I seem to have trouble understanding how the renewal exemption applies to the rate limit.
After hitting the "Certificates per Registered Domain (20 per week)" limit, I cannot issue a new certificate for my domain. But still I can renew old ones, "Even if you’ve hit the limit for the week, you can still issue new certificates that count as renewals."
However, the order of issuing new certificates and renewing the old ones seem to matter. Let's say that I'd like to create 10 new certificates, and there are 15 certificates to renew, all for the same subdomain (but for different clients).
If I create the 10 new certificates (10× certbot-auto certonly), and then I renew the old ones (1× certbot-auto renew), all requests are successful. I created a total of 25 new certificates, which is more than 20, but 15 of those were renewals.
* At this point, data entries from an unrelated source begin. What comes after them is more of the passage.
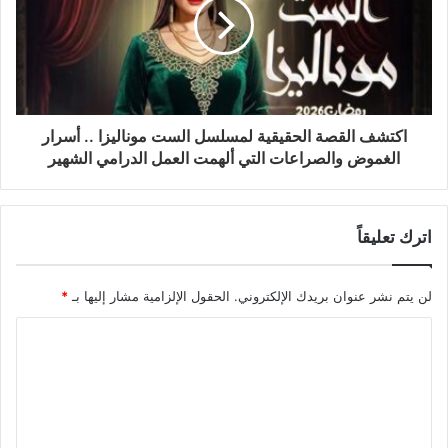
اكتشف القصة الحقيقية لمسلسل الست موناليزا .. أسرار
الغموض والصراعات التي ألهمت العمل الدرامي الشهير
اترك تعليقاً
لن يتم نشر عنوان بريدك الإلكتروني.
الحقول الإلزامية مشار إليها بـ
*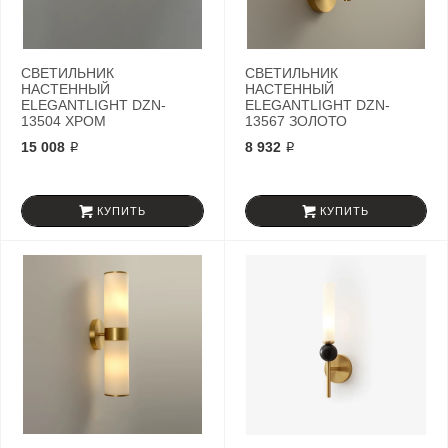
СВЕТИЛЬНИК
СВЕТИЛЬНИК
НАСТЕННЫЙ
НАСТЕННЫЙ
ELEGANTLIGHT DZN-
ELEGANTLIGHT DZN-
13504 ХРОМ
13567 ЗОЛОТО
15 008 ₽
8 932 ₽
КУПИТЬ
КУПИТЬ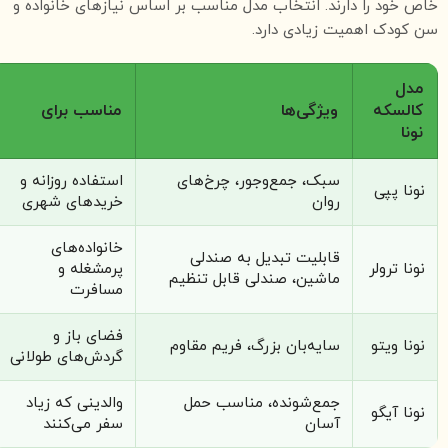
خاص خود را دارند. انتخاب مدل مناسب بر اساس نیازهای خانواده و
سن کودک اهمیت زیادی دارد.
مدل
کالسکه
ویژگی‌ها
مناسب برای
نونا
سبک، جمع‌وجور، چرخ‌های
استفاده روزانه و
نونا پپی
روان
خریدهای شهری
خانواده‌های
قابلیت تبدیل به صندلی
نونا ترولر
پرمشغله و
ماشین، صندلی قابل تنظیم
مسافرت
فضای باز و
نونا ویتو
سایه‌بان بزرگ، فریم مقاوم
گردش‌های طولانی
جمع‌شونده، مناسب حمل
والدینی که زیاد
نونا آیگو
آسان
سفر می‌کنند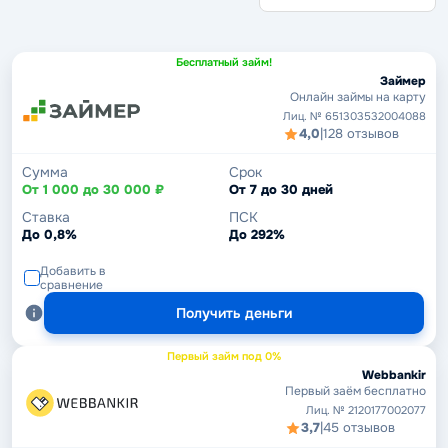
Без кредитной истории
Бесплатный займ!
Займер
Онлайн займы на карту
Лиц. № 651303532004088
4,0
|
128 отзывов
Сумма
Срок
От 1 000 до 30 000 ₽
От 7 до 30 дней
Ставка
ПСК
До 0,8%
До 292%
Добавить в
сравнение
Получить деньги
Первый займ под 0%
Webbankir
Первый заём бесплатно
Лиц. № 2120177002077
3,7
|
45 отзывов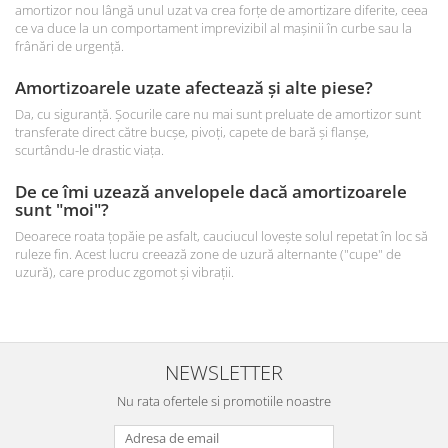
amortizor nou lângă unul uzat va crea forțe de amortizare diferite, ceea
ce va duce la un comportament imprevizibil al mașinii în curbe sau la
frânări de urgență.
Amortizoarele uzate afectează și alte piese?
Da, cu siguranță. Șocurile care nu mai sunt preluate de amortizor sunt
transferate direct către bucșe, pivoți, capete de bară și flanșe,
scurtându-le drastic viața.
De ce îmi uzează anvelopele dacă amortizoarele
sunt "moi"?
Deoarece roata țopăie pe asfalt, cauciucul lovește solul repetat în loc să
ruleze fin. Acest lucru creează zone de uzură alternante ("cupe" de
uzură), care produc zgomot și vibrații.
NEWSLETTER
Nu rata ofertele si promotiile noastre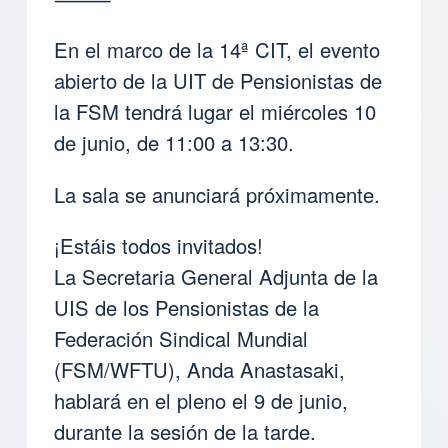
En el marco de la 14ª CIT, el evento
abierto de la UIT de Pensionistas de
la FSM tendrá lugar el miércoles 10
de junio, de 11:00 a 13:30.
La sala se anunciará próximamente.
¡Estáis todos invitados!
La Secretaria General Adjunta de la
UIS de los Pensionistas de la
Federación Sindical Mundial
(FSM/WFTU), Anda Anastasaki,
hablará en el pleno el 9 de junio,
durante la sesión de la tarde.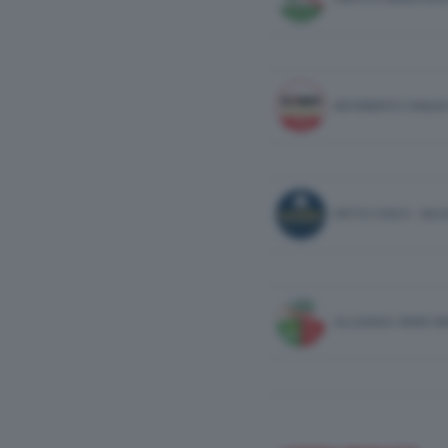
MOVIMENTO CINQUE
PATTO CIVICO - MA
ALLEANZA VERDI SI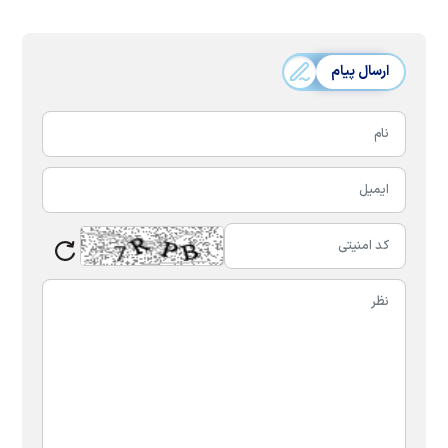
ارسال پیام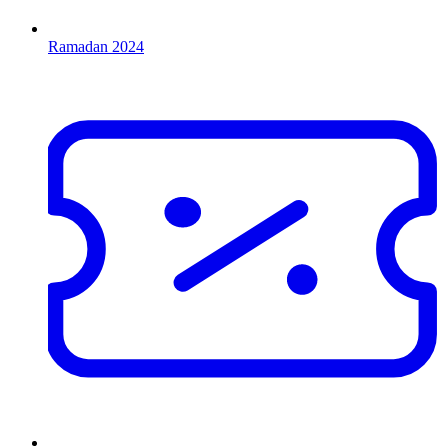
Ramadan 2024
However if I renew the 15 old certificates (1× certbot-auto renew), then I try to create the 10 new ones (10× certbot-auto certonly), only the first 5 will be successful, because after 15 renewals + 5 new ones, I hit the limit of 20 per week, and I get an error message.
Is this the way how the rate limit is handled? The strange thing is that if I issue the commands in the "new-and-then-old" order, the load for Let's Encrypt servers is 25 certificates, ie. I am allowed to go above 20. But when issuing the commands in the "old-and-then-new" order, I am limited after 20, even if the number of requested certificates would have been the same, 25 of them.